Friday, April 14, 2006

040600 - Pemerintah Sebagai Fasilitator

DALAM minggu ini, Emil Salim akan merayakan ulang tahunnya yang ke-70. Dalam statistik kependudukan, tidak banyak penduduk Indonesia yang mencapai usia 70 tahun. Tentu akan lebih sedikit lagi kalau kita melihat statistik penduduk Indonesia yang pada usia 70 tahun masih sangat in charge dan in shape.

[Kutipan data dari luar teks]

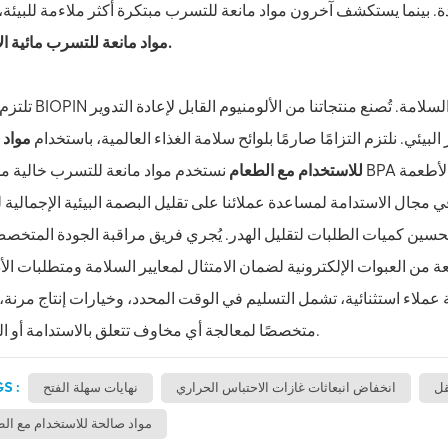
ة. بينما يستكشف آخرون مواد مانعة للتسرب مبتكرة أكثر ملاءمة للبيئة، 
مواد مانعة للتسرب مائية الأساس.
تلتزم شركة BIOPIN بتوفير منتجات ذات كفاءة عالية تُعطي الأ
مواد 
للاستخدام مع الطعام
نستخدم مواد مانعة للتسرب خالية من مادة BPA لضمان سلامة عبواتنا الإلكترونية للاستخدام مع جم
ي مجال الاستدامة لمساعدة عملائنا على تقليل البصمة البيئية الإجمالية 
 تحسين كميات الطلبات لتقليل الهدر. يُجري فريق مراقبة الجودة المتخصص
ات الإلكترونية لضمان الامتثال لمعايير السلامة ومتطلبات الأداء. مع BIOPIN، يمكنك الاطم
عملاء استثنائية، تشمل التسليم في الوقت المحدد، وخيارات إنتاج مرنة، 
متخصصًا لمعالجة أي مخاوف تتعلق بالاستدامة أو السلامة.
S :
قل
انخفاض انبعاثات غازات الاحتباس الحراري
نهايات سهلة الفتح
مواد صالحة للاستخدام مع الط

Pak Emil adalah juga salah satu dari sedikit pemimpin nasional yang sangat populis dalam pendekatannya. Sejak awal ia konsisten dengan apa yang sekarang disebut sebagai multistakeholders approach. Ketika menjadi Menteri Negara PPLH, ia menyadari benar bahwa Pemerintah tidak bisa sendirian. Tetapi, pada waktu itu LSM (lembaga swadaya masyarakat) belum menjadi mode di Indonesia. Maka ia pun menjadi fasilitator untuk melembagakan Kelompok 10-sebuah koalisi LSM lingkungan yang kemudian menumbuhkan Walhi (Wahana Lingkungan Hidup), sebuah LSM lingkungan yang kini sangat berpengaruh. Pak Emil bahkan memberi fasilitas ruang kantor bagi Kelompok 10 dan Walhi di gedung Kantor Menteri Negara PPLH. Sekalipun demikian, ia juga berhati-hati untuk tidak mengkooptasi LSM-LSM yang diberinya fasilitas. Ia sadar bahwa LSM harus diberdayakan menjadi mitra yang mandiri.

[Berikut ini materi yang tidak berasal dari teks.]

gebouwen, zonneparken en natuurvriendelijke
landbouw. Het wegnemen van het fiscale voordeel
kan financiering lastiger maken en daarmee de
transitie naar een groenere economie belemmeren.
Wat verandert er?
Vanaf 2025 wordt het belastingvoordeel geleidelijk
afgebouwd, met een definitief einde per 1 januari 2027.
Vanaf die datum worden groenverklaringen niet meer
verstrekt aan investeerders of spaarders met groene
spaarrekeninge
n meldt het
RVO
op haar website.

Erna Witoelar yang menjadi Ketua Umum Walhi pertama mengakui, "Kami bersepakat atas banyak hal, tetapi juga tidak bersepakat dalam beberapa hal. Agree to disagree justru merupakan kesepakatan yang saling kami hargai." Pak Emil secara avant garde menerapkan demokrasi dalam kehidupan berlembaga di negeri ini.

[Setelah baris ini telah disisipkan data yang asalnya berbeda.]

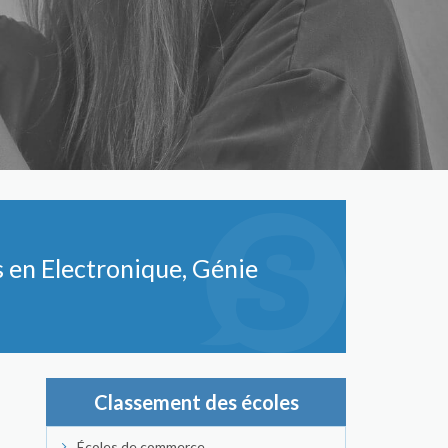
s en Electronique, Génie
Classement des écoles
Écoles de commerce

Ketika menjadi Ketua Umum Panitia Nasional Indonesia Emas, Pak Emil juga menerapkan secara konsisten konsep agar Panitia Nasional (dalam hal ini Pemerintah) hanya berfungsi sebagai fasilitator. Cacuk Sudarijanto yang ketika itu menjadi Direktur Pelaksana mengatakan, gagasan Pemerintah sebagai fasilitator itulah yang merupakan kunci sukses. "Perhelatan nasional itu benar-benar ownership-nya ada di tangan masyarakat. Alhasil, dengan cara itu kita semua berhasil menyelenggarakan pesta rakyat dengan biaya sangat kecil di tingkat nasional. Masyarakat-lah yang mendanai sendiri kendurinya masing-masing."

KITA masih ingat betapa menjelang peringatan Indonesia Emas itu sepanjang Pantai Utara Jawa serta di berbagai pelosok Tanah Air, semarak dengan penjor lampu warna-warni. Masyarakat Perancis menyumbang kembang api senilai Rp 1 milyar untuk kenduri nasional di Silang Monas ketika warga Jakarta dengan pakaian tradisional mengusung tumpeng masing-masing untuk disantap bersama pada puncak acara.

"Pak Emil bukanlah orang yang cenderung melakukan micro-management," kata Cacuk mengungkapkan salah satu kelebihan lain Pak Emil. "Ia hanya mengemukakan garis besar pemikirannya, kemudian kami menerjemahkannya menjadi rencana tindakan." Kiat itu pula yang mampu membuat Pak Emil seolah-olah menjadi naga berkepala tujuh: ia mampu melakukan berbagai pekerjaan secara simultan. Erna Witoelar, Linus Simandjuntak, dan beberapa orang yang dekat dengan Pak Emil, menjadi saksi betapa seringkali Pak Emil mampu menghadiri tiga rapat sekaligus di beberapa ruang berbeda di kantornya dulu.

Penghampiran itu membuat kita jadi paham akan sebuah kiat Pak Emil yang sangat terkenal, yaitu Sambil Berlayar Membangun Perahu. Jangan harapkan kesempurnaan pada titik berangkat. Sambil berjalan, kita sempurnakan dan lengkapi perangkat yang diperlukan. "Ketika Republik Indonesia diproklamasikan, bangsa kita kan juga belum mempunyai semua perangkat kelengkapannya," kilah Pak Emil.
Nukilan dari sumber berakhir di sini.